Christopher Ruocchio konnte lesen, bevor er zu sprechen begann. Als er feststellte, dass er kein Astronaut werden würde, beschloss er, Romanautor zu werden, und begann zu schreiben. Er ist Absolvent der North Carolina State University und arbeitet als Assistant Editor bei Baen Books. Mit »Das Imperium der Stille« veröffentlichte er seinen ersten Roman. Christopher Ruocchio lebt in Raleigh, North Carolina.

1

Die Rote Kompanie

DUNKELHEIT.

Grüne Augen blickten aus der Dunkelheit wie Statuen im Nebel.

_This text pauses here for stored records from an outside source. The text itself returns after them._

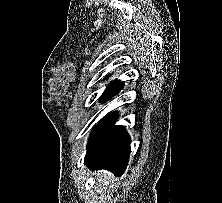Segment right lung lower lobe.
I'll list each match as a JSON object with an SVG mask.
<instances>
[{
  "instance_id": "obj_1",
  "label": "right lung lower lobe",
  "mask_w": 222,
  "mask_h": 203,
  "mask_svg": "<svg viewBox=\"0 0 222 203\" xmlns=\"http://www.w3.org/2000/svg\"><path fill=\"white\" fill-rule=\"evenodd\" d=\"M116 119V113L107 116L92 132L85 164L121 176L128 164L131 140L123 126L114 125Z\"/></svg>"
}]
</instances>
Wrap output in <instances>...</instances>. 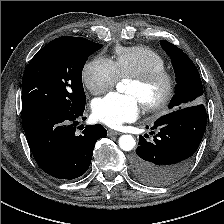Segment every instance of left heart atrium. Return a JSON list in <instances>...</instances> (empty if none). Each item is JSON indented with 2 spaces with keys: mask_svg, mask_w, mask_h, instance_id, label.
<instances>
[{
  "mask_svg": "<svg viewBox=\"0 0 224 224\" xmlns=\"http://www.w3.org/2000/svg\"><path fill=\"white\" fill-rule=\"evenodd\" d=\"M142 101L133 94L110 93L93 102L95 118L111 128L135 120L141 110Z\"/></svg>",
  "mask_w": 224,
  "mask_h": 224,
  "instance_id": "39dd6f15",
  "label": "left heart atrium"
}]
</instances>
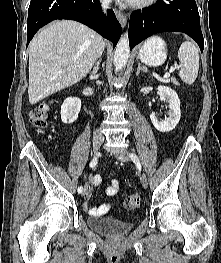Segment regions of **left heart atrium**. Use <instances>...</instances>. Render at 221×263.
<instances>
[{
    "mask_svg": "<svg viewBox=\"0 0 221 263\" xmlns=\"http://www.w3.org/2000/svg\"><path fill=\"white\" fill-rule=\"evenodd\" d=\"M122 1H127V2H134V0H122Z\"/></svg>",
    "mask_w": 221,
    "mask_h": 263,
    "instance_id": "39dd6f15",
    "label": "left heart atrium"
}]
</instances>
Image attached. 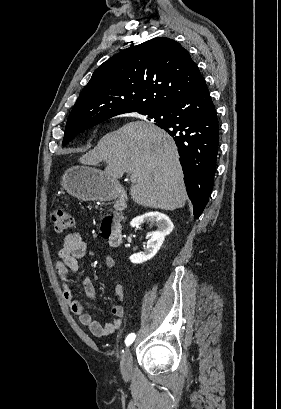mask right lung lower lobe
<instances>
[{"instance_id": "obj_1", "label": "right lung lower lobe", "mask_w": 281, "mask_h": 409, "mask_svg": "<svg viewBox=\"0 0 281 409\" xmlns=\"http://www.w3.org/2000/svg\"><path fill=\"white\" fill-rule=\"evenodd\" d=\"M152 115L178 147L187 193L198 218L212 191L219 145L216 109L203 77L188 93Z\"/></svg>"}]
</instances>
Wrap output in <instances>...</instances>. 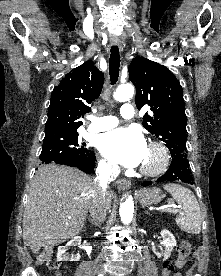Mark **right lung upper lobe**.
I'll return each mask as SVG.
<instances>
[{
    "label": "right lung upper lobe",
    "instance_id": "right-lung-upper-lobe-1",
    "mask_svg": "<svg viewBox=\"0 0 221 276\" xmlns=\"http://www.w3.org/2000/svg\"><path fill=\"white\" fill-rule=\"evenodd\" d=\"M103 81V73L91 60L66 74L52 91L45 134L77 131L81 118L91 110L88 105L99 97Z\"/></svg>",
    "mask_w": 221,
    "mask_h": 276
}]
</instances>
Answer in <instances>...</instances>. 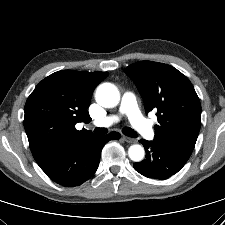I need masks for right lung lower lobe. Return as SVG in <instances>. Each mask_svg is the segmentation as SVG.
Returning <instances> with one entry per match:
<instances>
[{"label":"right lung lower lobe","mask_w":225,"mask_h":225,"mask_svg":"<svg viewBox=\"0 0 225 225\" xmlns=\"http://www.w3.org/2000/svg\"><path fill=\"white\" fill-rule=\"evenodd\" d=\"M120 137V133L111 132L62 141L34 159L52 181L64 187L79 186L96 172L103 146Z\"/></svg>","instance_id":"98d812e1"}]
</instances>
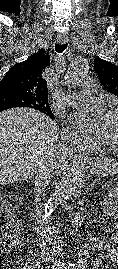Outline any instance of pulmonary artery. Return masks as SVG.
Wrapping results in <instances>:
<instances>
[{
	"instance_id": "pulmonary-artery-1",
	"label": "pulmonary artery",
	"mask_w": 118,
	"mask_h": 269,
	"mask_svg": "<svg viewBox=\"0 0 118 269\" xmlns=\"http://www.w3.org/2000/svg\"><path fill=\"white\" fill-rule=\"evenodd\" d=\"M98 91V83L92 78H86L83 82V90L80 92L69 93L66 97V103L68 105H79L93 99Z\"/></svg>"
}]
</instances>
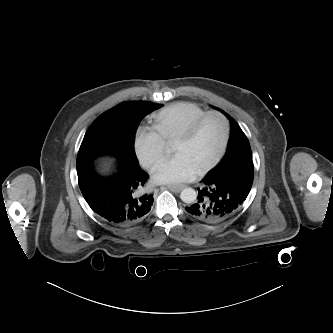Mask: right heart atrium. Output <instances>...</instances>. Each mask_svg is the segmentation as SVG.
Here are the masks:
<instances>
[{
    "label": "right heart atrium",
    "mask_w": 333,
    "mask_h": 333,
    "mask_svg": "<svg viewBox=\"0 0 333 333\" xmlns=\"http://www.w3.org/2000/svg\"><path fill=\"white\" fill-rule=\"evenodd\" d=\"M134 147L141 164L152 171L164 158L166 143L153 128L141 127L136 133Z\"/></svg>",
    "instance_id": "right-heart-atrium-1"
}]
</instances>
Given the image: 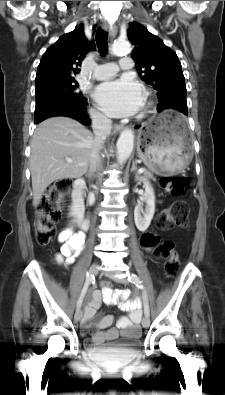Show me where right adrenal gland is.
Segmentation results:
<instances>
[{"label":"right adrenal gland","mask_w":225,"mask_h":395,"mask_svg":"<svg viewBox=\"0 0 225 395\" xmlns=\"http://www.w3.org/2000/svg\"><path fill=\"white\" fill-rule=\"evenodd\" d=\"M86 176H87V177H90V176H91V173H90V172H88V173L86 174Z\"/></svg>","instance_id":"1"}]
</instances>
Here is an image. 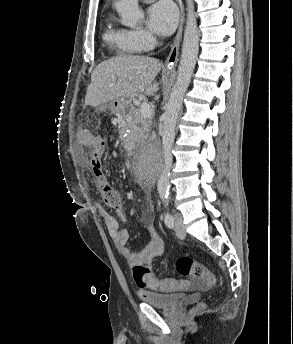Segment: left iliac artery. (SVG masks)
I'll list each match as a JSON object with an SVG mask.
<instances>
[{
  "instance_id": "1",
  "label": "left iliac artery",
  "mask_w": 293,
  "mask_h": 344,
  "mask_svg": "<svg viewBox=\"0 0 293 344\" xmlns=\"http://www.w3.org/2000/svg\"><path fill=\"white\" fill-rule=\"evenodd\" d=\"M162 200L165 204V206L168 204V196H163L162 197ZM164 222L166 224V226L168 228H172L173 227V224H174V219H173V216L171 215V213L169 211H166L165 215H164Z\"/></svg>"
}]
</instances>
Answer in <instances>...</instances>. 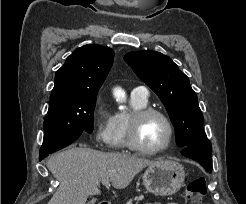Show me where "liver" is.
<instances>
[{"mask_svg":"<svg viewBox=\"0 0 246 204\" xmlns=\"http://www.w3.org/2000/svg\"><path fill=\"white\" fill-rule=\"evenodd\" d=\"M156 161L126 153H103L73 147L51 156L47 167L60 182L48 204H86L89 195H98L103 179L116 189L126 188L145 167Z\"/></svg>","mask_w":246,"mask_h":204,"instance_id":"6515ba94","label":"liver"}]
</instances>
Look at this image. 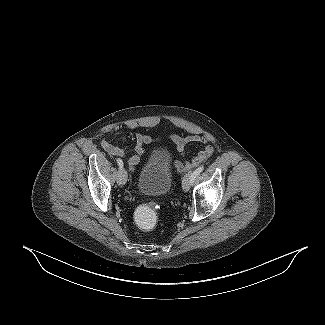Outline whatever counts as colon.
<instances>
[{
  "label": "colon",
  "mask_w": 325,
  "mask_h": 325,
  "mask_svg": "<svg viewBox=\"0 0 325 325\" xmlns=\"http://www.w3.org/2000/svg\"><path fill=\"white\" fill-rule=\"evenodd\" d=\"M136 224L142 230L153 229L158 222V213L153 203H146L137 208L134 214Z\"/></svg>",
  "instance_id": "1"
}]
</instances>
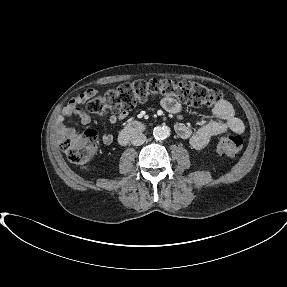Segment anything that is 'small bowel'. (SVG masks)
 <instances>
[{
	"mask_svg": "<svg viewBox=\"0 0 287 287\" xmlns=\"http://www.w3.org/2000/svg\"><path fill=\"white\" fill-rule=\"evenodd\" d=\"M93 95V90L83 92L73 97L63 108L61 114L56 119L57 134L60 138H64L73 132L72 129L65 126L64 122L66 119L77 117L83 125H87L91 122L90 116L80 108V105ZM161 105L170 113H178L182 108V105L173 98H164L161 101ZM211 112L214 119L208 121L196 131H192L184 122H177L174 126L176 134L180 138L188 140L194 149L202 150L206 148L211 143L212 138L216 136L228 132L238 134L244 131L242 120L235 115L232 105L227 100L221 99L212 107ZM127 117L128 112L121 111L118 114L110 115L108 121L114 125L124 121ZM101 140L104 144L109 145L113 142L114 136L111 133H102Z\"/></svg>",
	"mask_w": 287,
	"mask_h": 287,
	"instance_id": "c3829d8e",
	"label": "small bowel"
}]
</instances>
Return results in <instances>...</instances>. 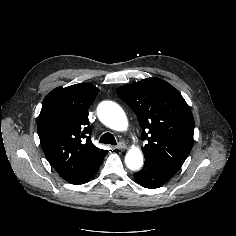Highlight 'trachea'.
<instances>
[{"mask_svg":"<svg viewBox=\"0 0 236 236\" xmlns=\"http://www.w3.org/2000/svg\"><path fill=\"white\" fill-rule=\"evenodd\" d=\"M100 143L116 145V139L113 134L107 132L101 136Z\"/></svg>","mask_w":236,"mask_h":236,"instance_id":"trachea-1","label":"trachea"}]
</instances>
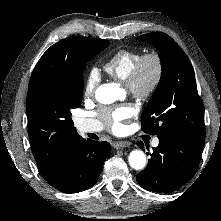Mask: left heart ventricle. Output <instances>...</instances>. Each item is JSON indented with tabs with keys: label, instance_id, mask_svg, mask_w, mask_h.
Here are the masks:
<instances>
[{
	"label": "left heart ventricle",
	"instance_id": "obj_1",
	"mask_svg": "<svg viewBox=\"0 0 221 221\" xmlns=\"http://www.w3.org/2000/svg\"><path fill=\"white\" fill-rule=\"evenodd\" d=\"M151 74H152L151 69L148 68L146 71V79H149L151 77Z\"/></svg>",
	"mask_w": 221,
	"mask_h": 221
}]
</instances>
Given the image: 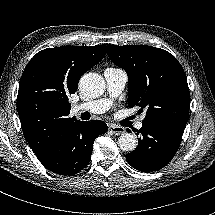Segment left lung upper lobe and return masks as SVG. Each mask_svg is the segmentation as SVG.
Wrapping results in <instances>:
<instances>
[{"label": "left lung upper lobe", "instance_id": "left-lung-upper-lobe-1", "mask_svg": "<svg viewBox=\"0 0 215 215\" xmlns=\"http://www.w3.org/2000/svg\"><path fill=\"white\" fill-rule=\"evenodd\" d=\"M107 50L109 58L128 74V106L146 110L143 123L188 122L190 91L174 56L146 45L108 44Z\"/></svg>", "mask_w": 215, "mask_h": 215}]
</instances>
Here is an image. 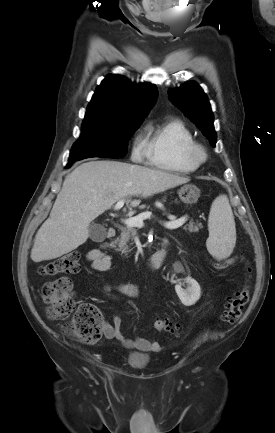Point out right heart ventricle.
<instances>
[{
  "label": "right heart ventricle",
  "instance_id": "1",
  "mask_svg": "<svg viewBox=\"0 0 275 433\" xmlns=\"http://www.w3.org/2000/svg\"><path fill=\"white\" fill-rule=\"evenodd\" d=\"M195 143L193 133L179 119L152 124L145 139L148 163L166 171L193 173L199 165L188 159L187 150Z\"/></svg>",
  "mask_w": 275,
  "mask_h": 433
}]
</instances>
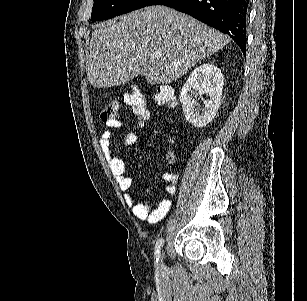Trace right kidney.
<instances>
[{"mask_svg": "<svg viewBox=\"0 0 307 301\" xmlns=\"http://www.w3.org/2000/svg\"><path fill=\"white\" fill-rule=\"evenodd\" d=\"M223 84V74L215 64L205 62L194 68L180 90V100L188 122L197 128L212 122L221 104ZM204 92H207L209 98L204 100V110L199 112L195 106Z\"/></svg>", "mask_w": 307, "mask_h": 301, "instance_id": "1", "label": "right kidney"}]
</instances>
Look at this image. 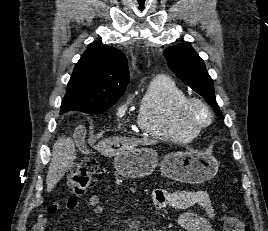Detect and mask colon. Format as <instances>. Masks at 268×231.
Masks as SVG:
<instances>
[{"instance_id":"1","label":"colon","mask_w":268,"mask_h":231,"mask_svg":"<svg viewBox=\"0 0 268 231\" xmlns=\"http://www.w3.org/2000/svg\"><path fill=\"white\" fill-rule=\"evenodd\" d=\"M96 169L97 163L92 159L84 160L76 166L71 167L69 172V189L71 196L67 203L69 209L74 208L77 203V197L86 192ZM40 221H42V218H40ZM222 223L224 231H250L249 225L231 215H225L222 219Z\"/></svg>"}]
</instances>
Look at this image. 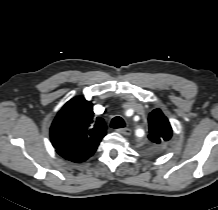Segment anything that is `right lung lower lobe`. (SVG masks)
Returning <instances> with one entry per match:
<instances>
[{"label":"right lung lower lobe","mask_w":218,"mask_h":210,"mask_svg":"<svg viewBox=\"0 0 218 210\" xmlns=\"http://www.w3.org/2000/svg\"><path fill=\"white\" fill-rule=\"evenodd\" d=\"M58 152L59 155H61L63 158L73 161V162H82L85 161L86 159H88L90 156L88 157H81L79 155L76 154H72L66 151H62V150H56Z\"/></svg>","instance_id":"1"}]
</instances>
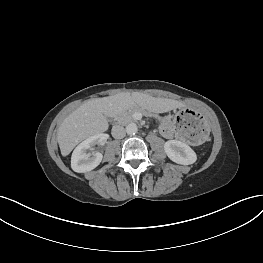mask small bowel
Listing matches in <instances>:
<instances>
[{"mask_svg": "<svg viewBox=\"0 0 263 263\" xmlns=\"http://www.w3.org/2000/svg\"><path fill=\"white\" fill-rule=\"evenodd\" d=\"M161 134L166 138H173L176 135L173 123L170 118L166 117L160 124Z\"/></svg>", "mask_w": 263, "mask_h": 263, "instance_id": "obj_1", "label": "small bowel"}]
</instances>
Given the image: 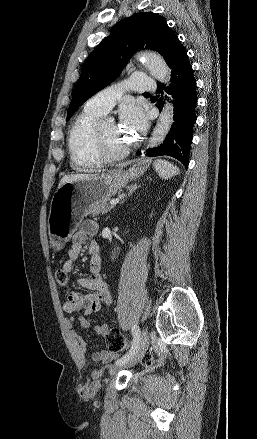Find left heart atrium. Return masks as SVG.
I'll list each match as a JSON object with an SVG mask.
<instances>
[{
  "label": "left heart atrium",
  "instance_id": "39dd6f15",
  "mask_svg": "<svg viewBox=\"0 0 257 439\" xmlns=\"http://www.w3.org/2000/svg\"><path fill=\"white\" fill-rule=\"evenodd\" d=\"M121 125L131 135H137L147 127V117L142 108L135 104L124 106L120 112Z\"/></svg>",
  "mask_w": 257,
  "mask_h": 439
}]
</instances>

Ich spürte sie in mir wie Angelhaken, die mich nach oben zogen. Alles in mir kam mir verkehrt vor. Kalt. Ein Bild schien in der Luft zu schweben, Bordelons Gesicht in dem Hologramm, einen Augenblick, bevor ich es auslöschte. Es war nicht das einzige. Da war auch noch Gilliams, die Lippen so schräg verzogen, wie es seiner verwachsenen Natur entsprach, eine fleischgewordene Grimasse. Und Uvanari. Ein Durcheinander von Geräuschen füllte mein Universum: die Schreie sterbender Menschen, die Anfeuerungsrufe des Publikums beim Kolosso, das Rauschen des Bluts in meinen Ohren.

In diesem Moment wusste ich, dass ich tot gewesen war. Diese ganze sensorische Wucht war der Preis für die Rückkehr des Bewusstseins. Der Preis dafür, am Leben zu sein. Ich lebte. Jetzt wieder.

»Lord Kommandant?« Eine vertraute Stimme mit seltsamem Akzent, der auf eine Sprache verwies, an die ich mich nicht erinnerte – wenn ich sie überhaupt einmal gekannt hatte. »Lord Kommandant?«

Ich versteckte mich in einem Keller auf Pharos, so musste es sein. Es war eine Frau bei mir, eine Frau, die ich liebte und deren Haar dunkler war als die Schatten. Wir versteckten uns vor Bordelon und den Normesen, die uns an Admiral Whent verraten hatten. Nein. Nein, das war lange her, und Emesh lag noch länger zurück, aber mein verwirrtes Gehirn trank den Geruch von ihr und von brennendem Holz, erinnerte sich an ihre Wärme und an den Geschmack der Notrationsriegel, die wir uns in der Dunkelheit geteilt hatten.

»Lord Kommandant?«

Der Nebel lichtete sich, zog sich in die Tiefe der Geschichte und der noch ungezählten Jahre zurück. Noch immer hörte ich Rufe, Schluchzer, und ich wusste, dass ich selbst sie ausstieß, dass sie Zeit und Knochen durchdrangen, damit ich die Schrecken meiner Vergangenheit fühlte und vor mir sah, denn zu leben bedeutete, um diese Dinge zu wissen. Harte Finger rissen an meiner Kleidung in jener Nacht in Borosevo, und Cats Leichnam versank in den Kanälen … So eindringlich wie eine neue Erfahrung standen meine Erinnerungen wieder auf und stiegen wie Votivlichter in den Himmel. Ich versuchte sie zu greifen und stellte fest, dass meine Arme bleischwer waren und sich nicht bewegten. Wärme breitete sich in mir aus, verjagte die meerestiefe Kälte, floss aus beiden Armen in mich hinein.

Floss hinein.

Ich lag auf einem Bett. Oder zumindest auf etwas, das einem Bett sehr ähnlich war, und jemand beugte sich über mich. Ich erkannte den alten Tor Gibson, dessen graue Augen mir im Delirium grün erschienen, so grün wie sein Gewand, während sich seine Löwenmähne und der Schnurrbart im Wind sträubten, der von Meiduas Wassern hinüberwehte.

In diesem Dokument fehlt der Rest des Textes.